═════ Data to process ═════
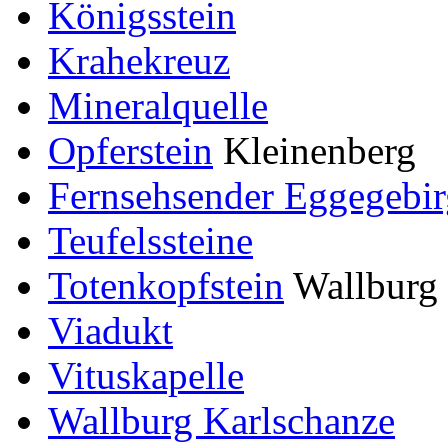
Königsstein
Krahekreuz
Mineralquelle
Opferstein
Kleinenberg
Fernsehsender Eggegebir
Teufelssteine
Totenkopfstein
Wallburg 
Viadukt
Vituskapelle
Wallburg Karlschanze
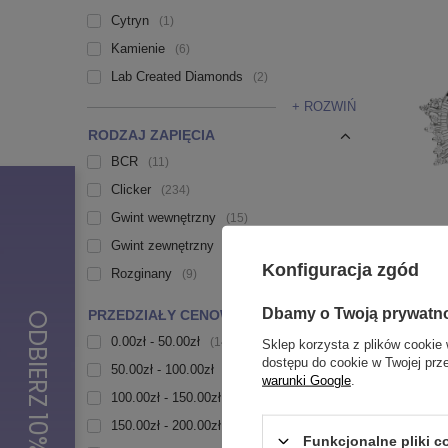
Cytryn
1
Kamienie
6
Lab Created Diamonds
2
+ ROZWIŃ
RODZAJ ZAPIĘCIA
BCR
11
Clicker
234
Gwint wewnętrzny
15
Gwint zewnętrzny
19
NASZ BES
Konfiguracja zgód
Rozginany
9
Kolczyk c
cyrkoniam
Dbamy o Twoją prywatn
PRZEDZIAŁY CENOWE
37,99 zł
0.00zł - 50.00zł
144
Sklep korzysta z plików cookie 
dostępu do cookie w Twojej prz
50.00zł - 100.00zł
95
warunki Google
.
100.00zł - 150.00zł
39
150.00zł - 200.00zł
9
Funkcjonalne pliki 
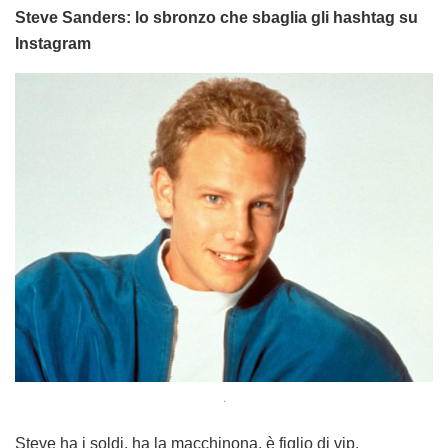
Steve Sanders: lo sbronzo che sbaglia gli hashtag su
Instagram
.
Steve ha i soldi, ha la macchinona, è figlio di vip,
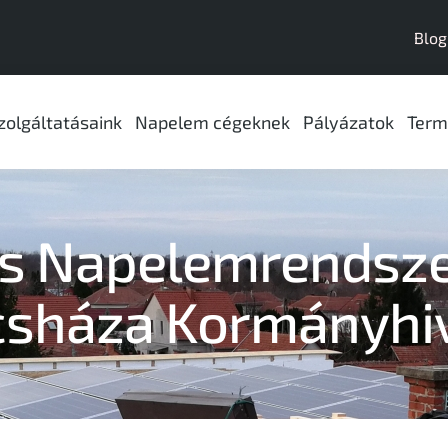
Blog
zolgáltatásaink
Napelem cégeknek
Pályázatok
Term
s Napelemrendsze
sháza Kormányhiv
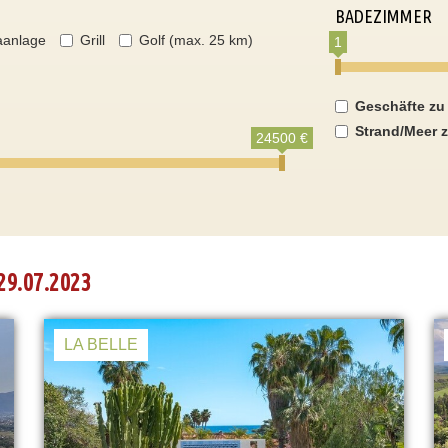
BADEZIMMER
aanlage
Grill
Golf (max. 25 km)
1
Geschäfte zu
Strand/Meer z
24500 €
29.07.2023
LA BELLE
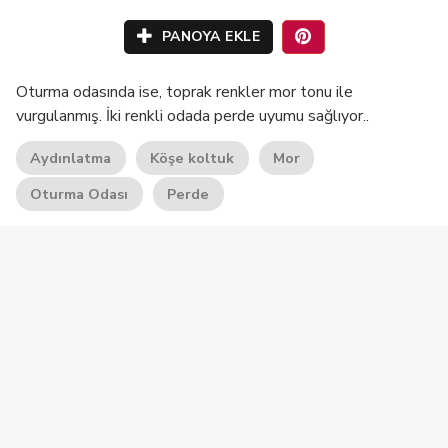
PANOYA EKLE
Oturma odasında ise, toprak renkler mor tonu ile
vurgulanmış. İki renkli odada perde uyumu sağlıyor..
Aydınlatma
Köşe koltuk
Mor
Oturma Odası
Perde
═════
═════ Data to process ═════
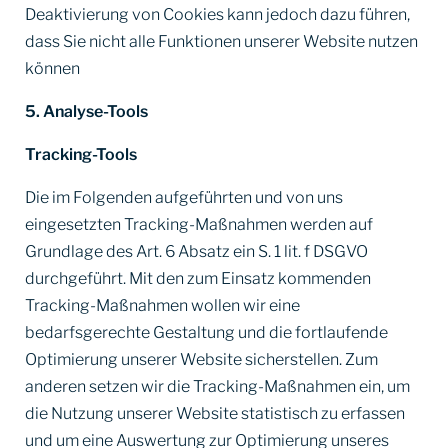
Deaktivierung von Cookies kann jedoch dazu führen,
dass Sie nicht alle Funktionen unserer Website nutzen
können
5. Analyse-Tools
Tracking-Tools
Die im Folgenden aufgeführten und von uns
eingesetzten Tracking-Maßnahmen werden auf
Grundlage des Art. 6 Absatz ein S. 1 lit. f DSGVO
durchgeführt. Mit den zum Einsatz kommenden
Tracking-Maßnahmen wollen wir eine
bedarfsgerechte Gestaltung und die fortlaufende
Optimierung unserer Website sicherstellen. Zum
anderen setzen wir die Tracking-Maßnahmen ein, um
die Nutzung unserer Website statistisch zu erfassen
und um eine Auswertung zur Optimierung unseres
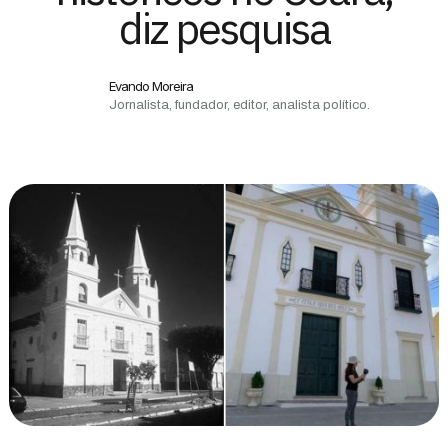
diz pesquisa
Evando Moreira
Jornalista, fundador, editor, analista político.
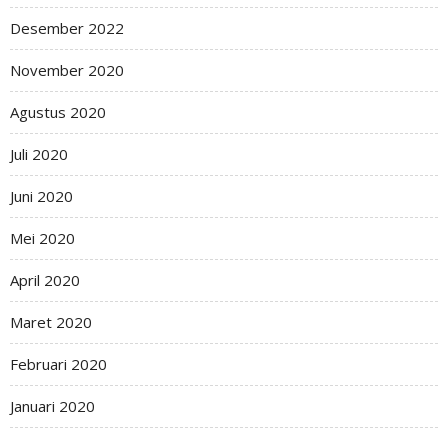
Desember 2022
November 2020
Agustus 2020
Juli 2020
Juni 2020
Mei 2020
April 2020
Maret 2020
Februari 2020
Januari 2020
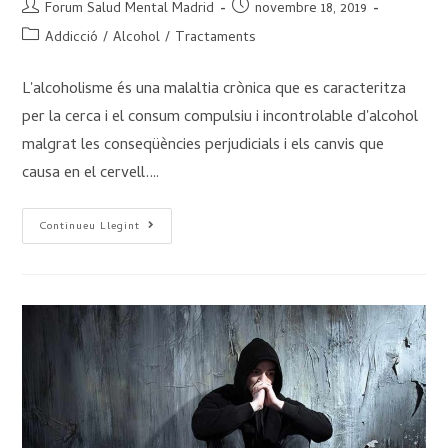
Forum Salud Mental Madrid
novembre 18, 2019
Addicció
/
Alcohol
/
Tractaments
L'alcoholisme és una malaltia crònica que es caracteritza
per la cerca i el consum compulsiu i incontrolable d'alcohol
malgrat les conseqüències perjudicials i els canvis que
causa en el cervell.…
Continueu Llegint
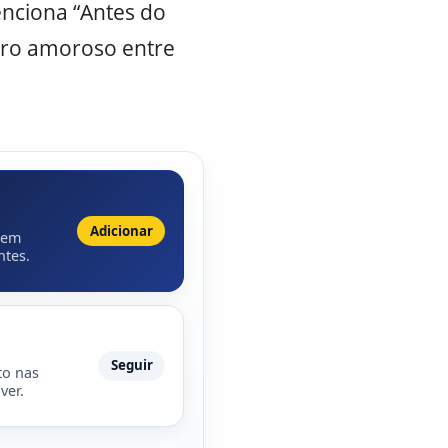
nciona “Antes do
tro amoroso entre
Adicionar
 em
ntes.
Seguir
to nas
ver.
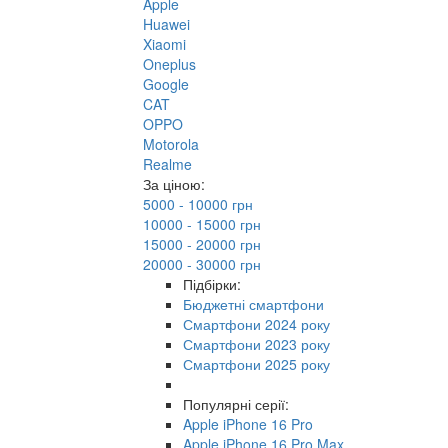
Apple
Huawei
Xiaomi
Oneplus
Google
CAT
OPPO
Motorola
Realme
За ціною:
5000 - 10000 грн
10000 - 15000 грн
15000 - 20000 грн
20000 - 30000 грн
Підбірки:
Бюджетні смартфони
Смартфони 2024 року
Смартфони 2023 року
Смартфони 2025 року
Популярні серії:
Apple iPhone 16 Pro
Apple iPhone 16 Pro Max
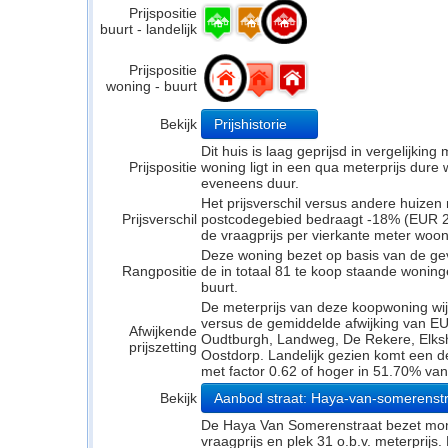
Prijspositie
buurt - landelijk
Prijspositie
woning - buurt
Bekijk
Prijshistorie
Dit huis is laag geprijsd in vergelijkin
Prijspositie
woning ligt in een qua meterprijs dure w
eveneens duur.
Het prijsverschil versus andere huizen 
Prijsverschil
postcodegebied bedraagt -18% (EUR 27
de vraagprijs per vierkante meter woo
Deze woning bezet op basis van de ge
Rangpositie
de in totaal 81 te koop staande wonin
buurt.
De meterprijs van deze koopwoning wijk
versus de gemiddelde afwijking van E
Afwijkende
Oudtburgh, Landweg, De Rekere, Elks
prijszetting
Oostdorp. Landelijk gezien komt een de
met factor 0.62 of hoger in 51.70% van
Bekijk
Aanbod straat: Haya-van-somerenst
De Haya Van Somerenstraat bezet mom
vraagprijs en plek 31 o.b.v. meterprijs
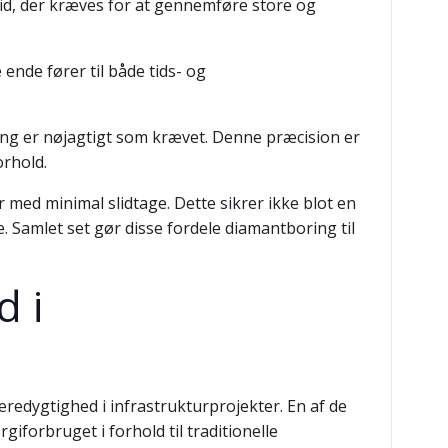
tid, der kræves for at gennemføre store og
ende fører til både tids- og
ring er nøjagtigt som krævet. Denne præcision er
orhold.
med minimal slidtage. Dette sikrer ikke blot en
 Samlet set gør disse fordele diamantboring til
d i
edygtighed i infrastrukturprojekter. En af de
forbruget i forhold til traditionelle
═════
What to work on. Repeat exactly, and only, the entries from the line with "eveneens duur." through the line with "med minimal slidtage.". Pictures are skipped.

Response to this exercise.
eveneens duur.
Het prijsverschil versus andere huizen 
Prijsverschil
postcodegebied bedraagt -18% (EUR 27
de vraagprijs per vierkante meter woo
Deze woning bezet op basis van de ge
Rangpositie
de in totaal 81 te koop staande wonin
buurt.
De meterprijs van deze koopwoning wijk
versus de gemiddelde afwijking van E
Afwijkende
Oudtburgh, Landweg, De Rekere, Elks
prijszetting
Oostdorp. Landelijk gezien komt een de
met factor 0.62 of hoger in 51.70% van
Bekijk
Aanbod straat: Haya-van-somerenst
De Haya Van Somerenstraat bezet mom
vraagprijs en plek 31 o.b.v. meterprijs
tid, der kræves for at gennemføre store og
ende fører til både tids- og
ring er nøjagtigt som krævet. Denne præcision er
orhold.
med minimal slidtage. Dette sikrer ikke blot en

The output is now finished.